Question

4 Points charges each \(+q\) is placed on the circumference of a circle of diameter \(2 \mathrm{~d}\) in such a way that they form a square. The potential at the centre is \(\ldots \ldots .\) (A) 0 (B) \((4 \mathrm{kd} / \mathrm{q})\) (C) \((\mathrm{kd} / 4 \mathrm{q})\) (D) \((4 \mathrm{kq} / \mathrm{d})\)

Short answer

The electric potential at the center of the circle is \(\frac{4kq}{d}\), which corresponds to option (D).

Step-by-step solution

Calculate side length of the square

Since the square is inscribed in a circle with diameter \(2d\), the diagonal of the square = diameter of the circle.
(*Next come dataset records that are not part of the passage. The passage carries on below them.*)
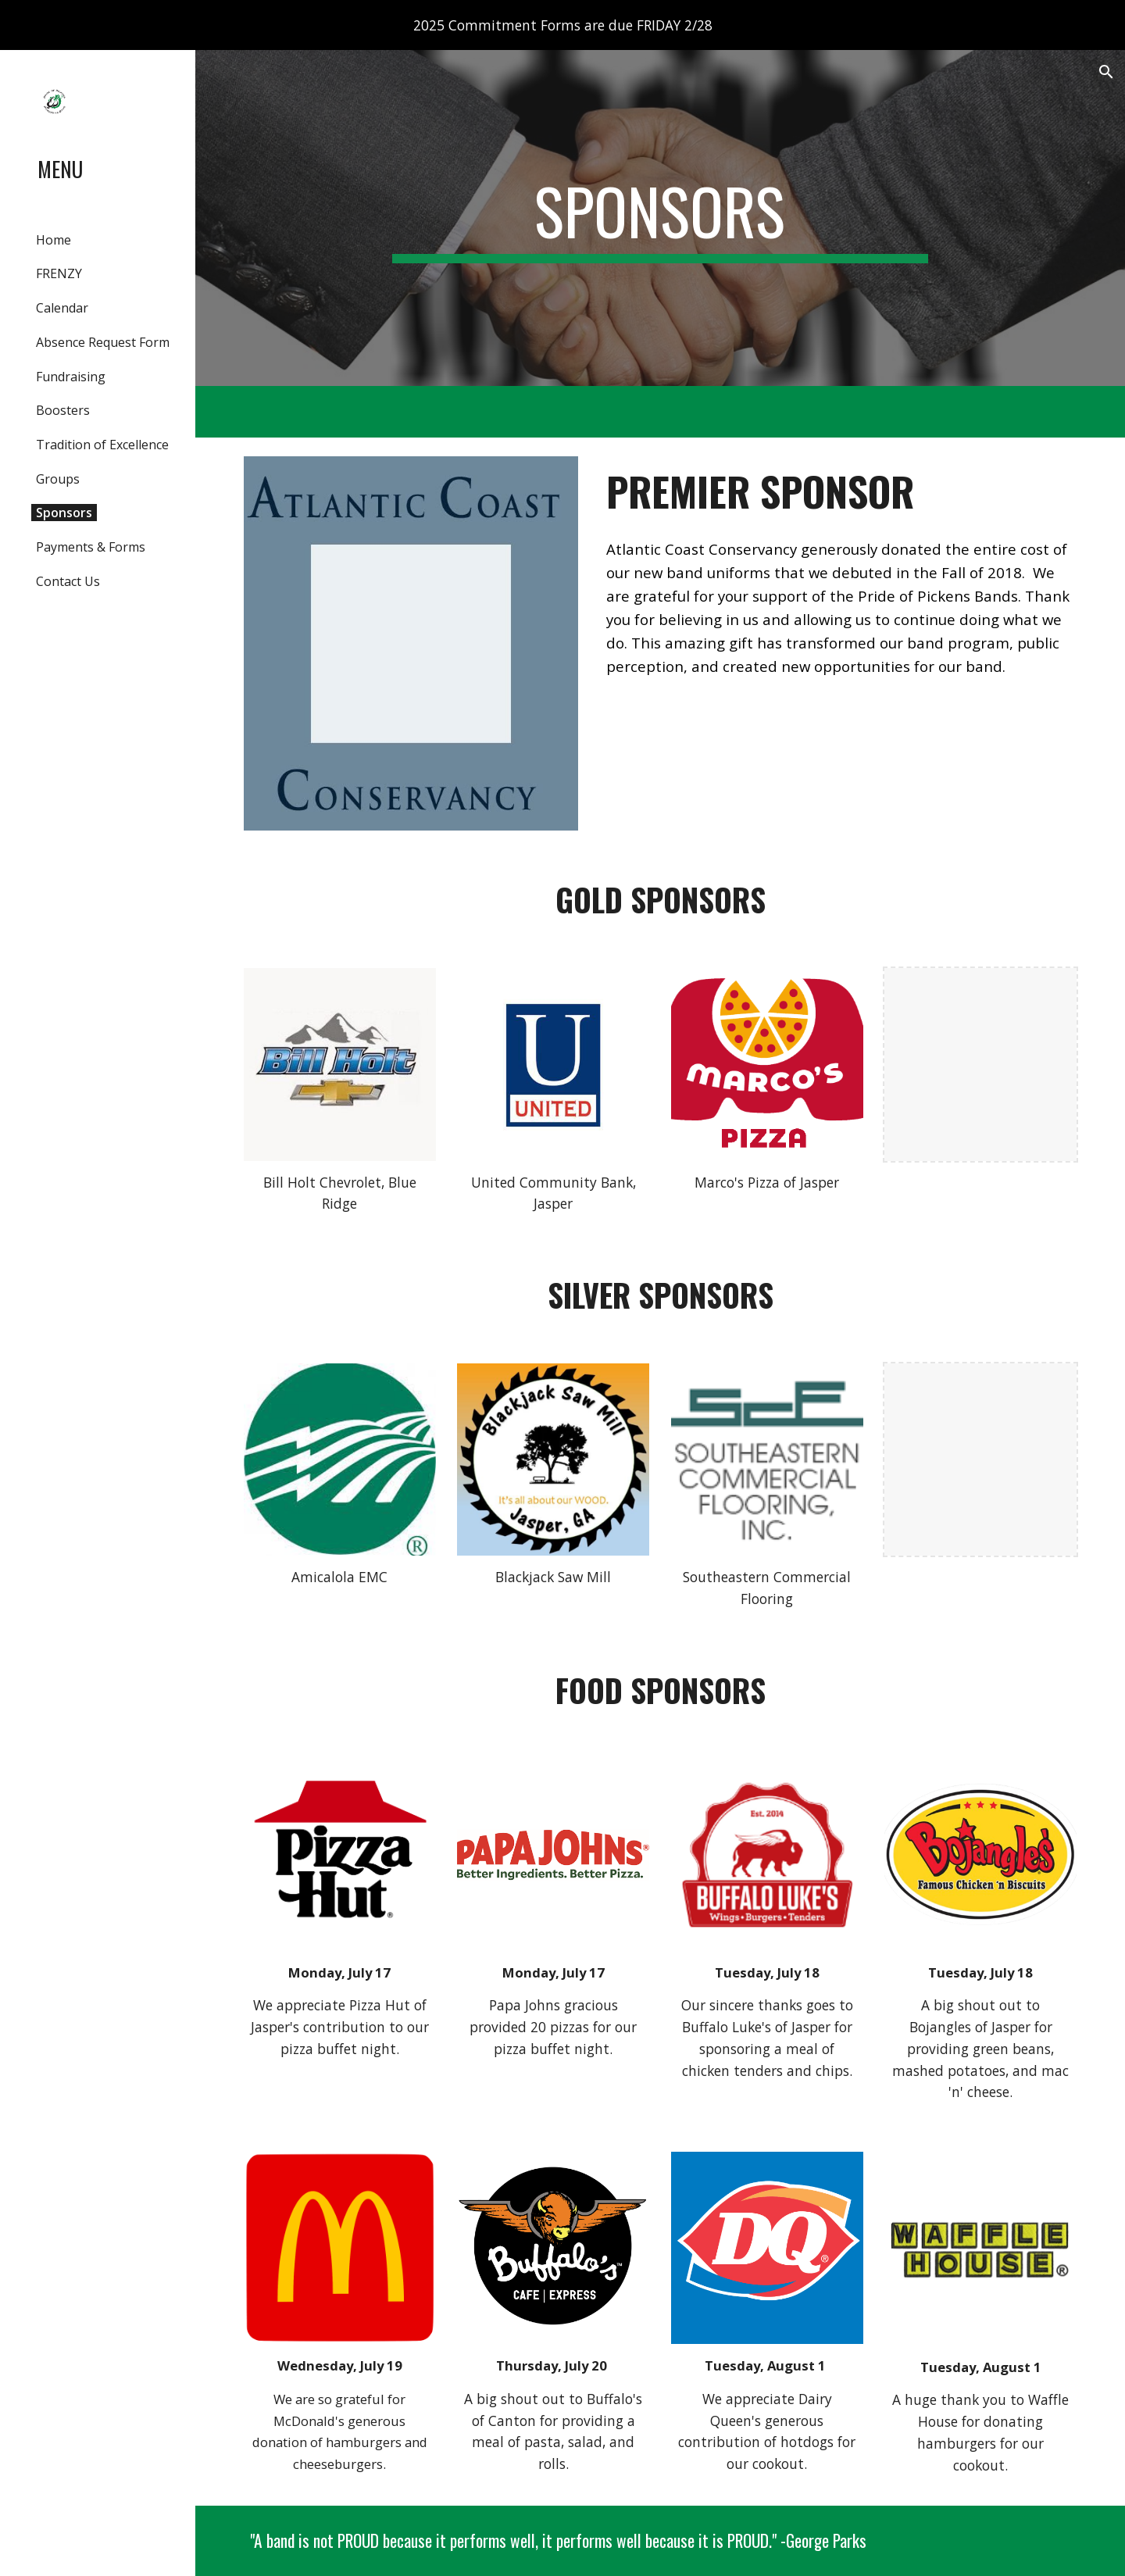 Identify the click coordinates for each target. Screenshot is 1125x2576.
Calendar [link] (62, 307)
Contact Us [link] (68, 581)
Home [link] (53, 239)
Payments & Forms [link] (90, 547)
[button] (1106, 72)
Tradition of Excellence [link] (102, 444)
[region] (562, 25)
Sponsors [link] (64, 512)
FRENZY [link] (59, 273)
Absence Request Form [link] (103, 342)
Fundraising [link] (70, 376)
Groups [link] (58, 479)
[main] (660, 218)
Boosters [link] (63, 410) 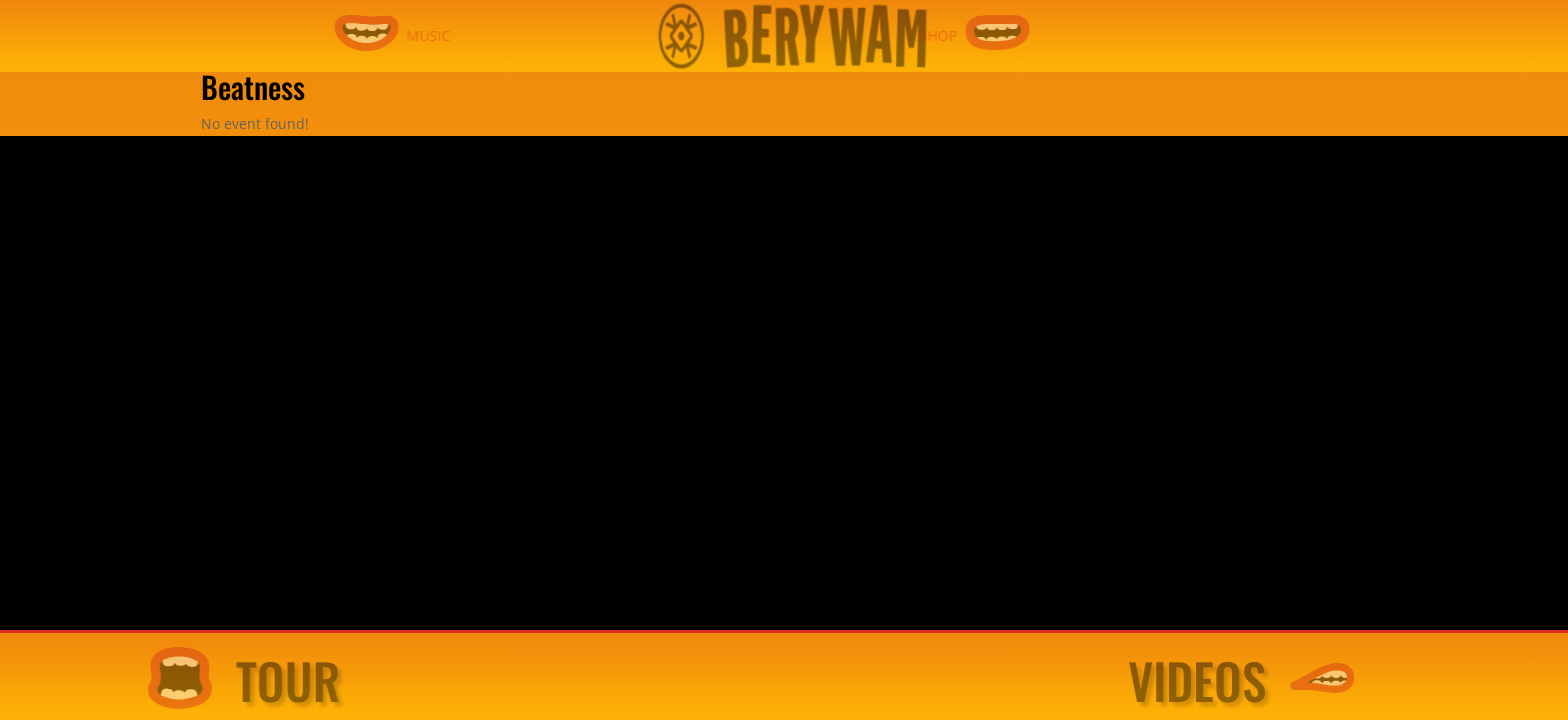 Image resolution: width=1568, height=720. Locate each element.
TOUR (300, 681) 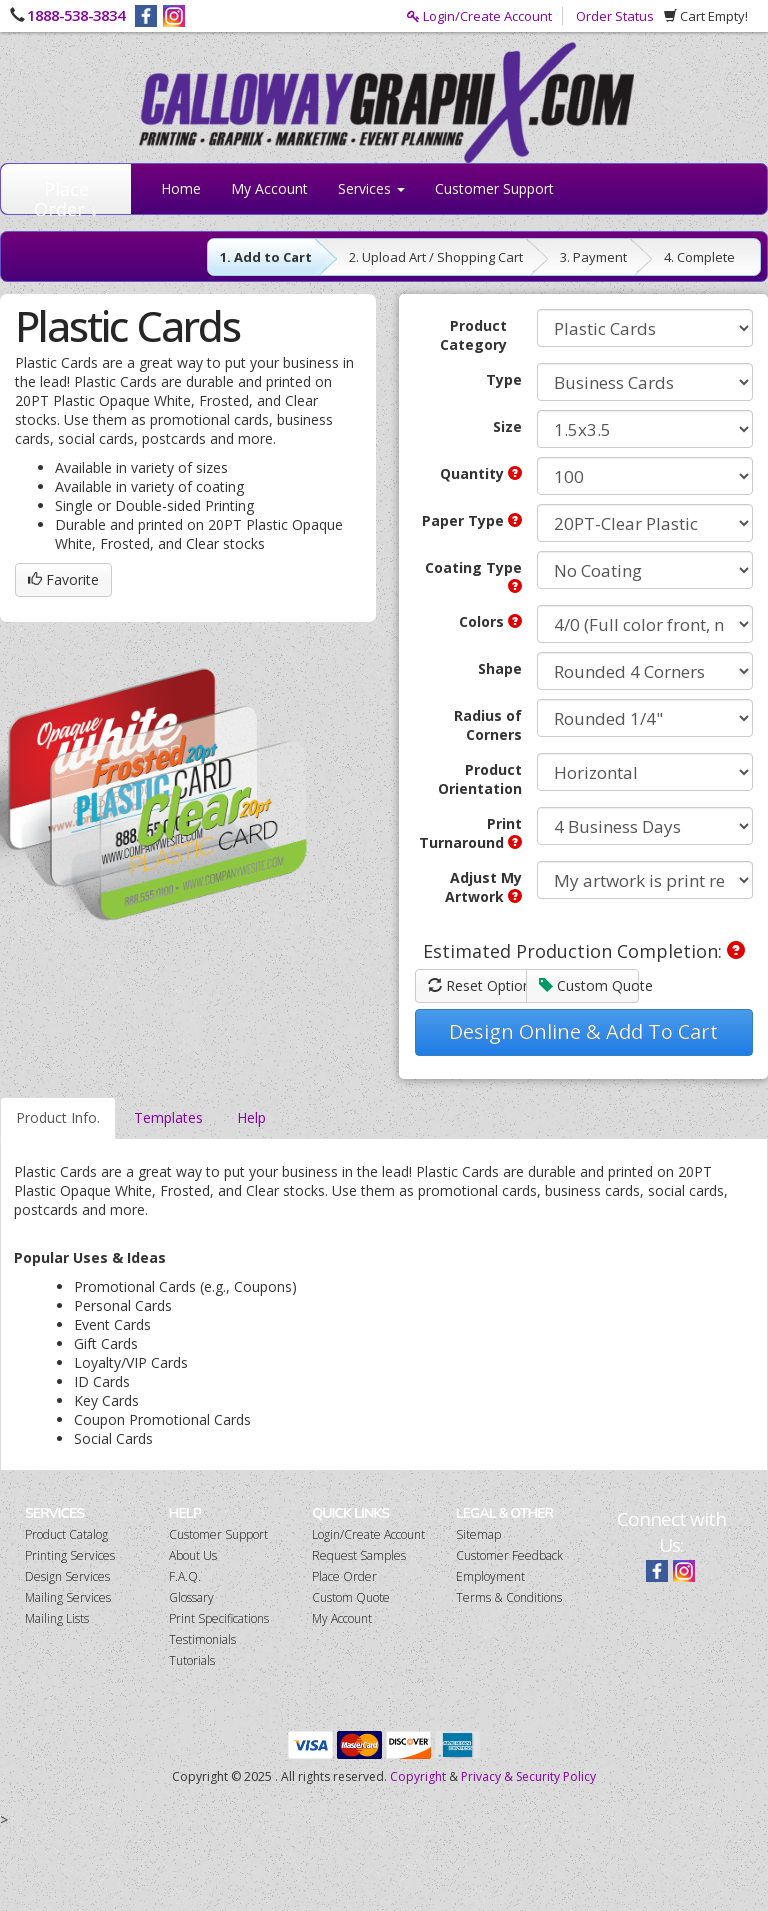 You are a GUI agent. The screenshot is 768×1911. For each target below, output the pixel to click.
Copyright (418, 1776)
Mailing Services (68, 1597)
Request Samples (359, 1555)
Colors (490, 621)
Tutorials (192, 1660)
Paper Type (472, 520)
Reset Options (478, 985)
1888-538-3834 (76, 15)
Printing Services (70, 1555)
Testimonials (202, 1639)
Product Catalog (66, 1534)
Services (371, 188)
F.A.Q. (185, 1576)
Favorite (63, 579)
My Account (269, 188)
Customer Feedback (509, 1555)
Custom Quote (589, 985)
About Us (193, 1555)
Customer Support (494, 188)
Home (181, 188)
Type (504, 379)
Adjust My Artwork (483, 887)
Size (507, 426)
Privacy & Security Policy (528, 1776)
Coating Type (473, 575)
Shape (500, 668)
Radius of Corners (488, 725)
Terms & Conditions (509, 1597)
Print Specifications (219, 1618)
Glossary (191, 1597)
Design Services (67, 1576)
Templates (168, 1117)
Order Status (615, 16)
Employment (490, 1576)
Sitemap (478, 1534)
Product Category (473, 335)
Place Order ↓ (66, 195)
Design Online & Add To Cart (583, 1031)
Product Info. (58, 1117)
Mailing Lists (57, 1618)
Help (251, 1117)
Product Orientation (480, 779)
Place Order (344, 1576)
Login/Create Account (479, 16)
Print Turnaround (470, 833)
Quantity (481, 473)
We'll use the Pythagorean theorem to find the side length of the square: \(s^2 + s^2 = (2d)^2\) Solving for \(s\), we get: \(s = d\sqrt{2}\)

Calculate distance of each charge to the center

We'll use the Pythagorean theorem again to find the distance from each corner of the square (where the charges are placed) to the center of the circle. As the charges are equidistant from the center, we can find the distance of any one charge to the center. \(\frac{s}{2}^2 + \frac{s}{2}^2 = r^2\) Substituting the value of \(s\), we get: \(\frac{d\sqrt{2}}{2}^2 + \frac{d\sqrt{2}}{2}^2 = r^2\) On solving for \(r\), we get \(r = d\) #Step 2: Calculate the electric potential at the center of the circle#

Calculate the potential due to each charge

Using the formula for electric potential due to a point charge (\(V = k\frac{q}{r}\)), we can calculate the potential at the center due to one point charge: \(V_{1charge} = k\frac{q}{d}\)

Calculate the total potential at the center

Since there are 4 point charges and electric potential is a scalar quantity, we simply sum the contributions from each charge: \(V_{total} = 4 \times V_{1charge} = 4 \times k\frac{q}{d} = \frac{4kq}{d}\) So, the electric potential at the center of the circle is \(\frac{4kq}{d}\), which matches option (D).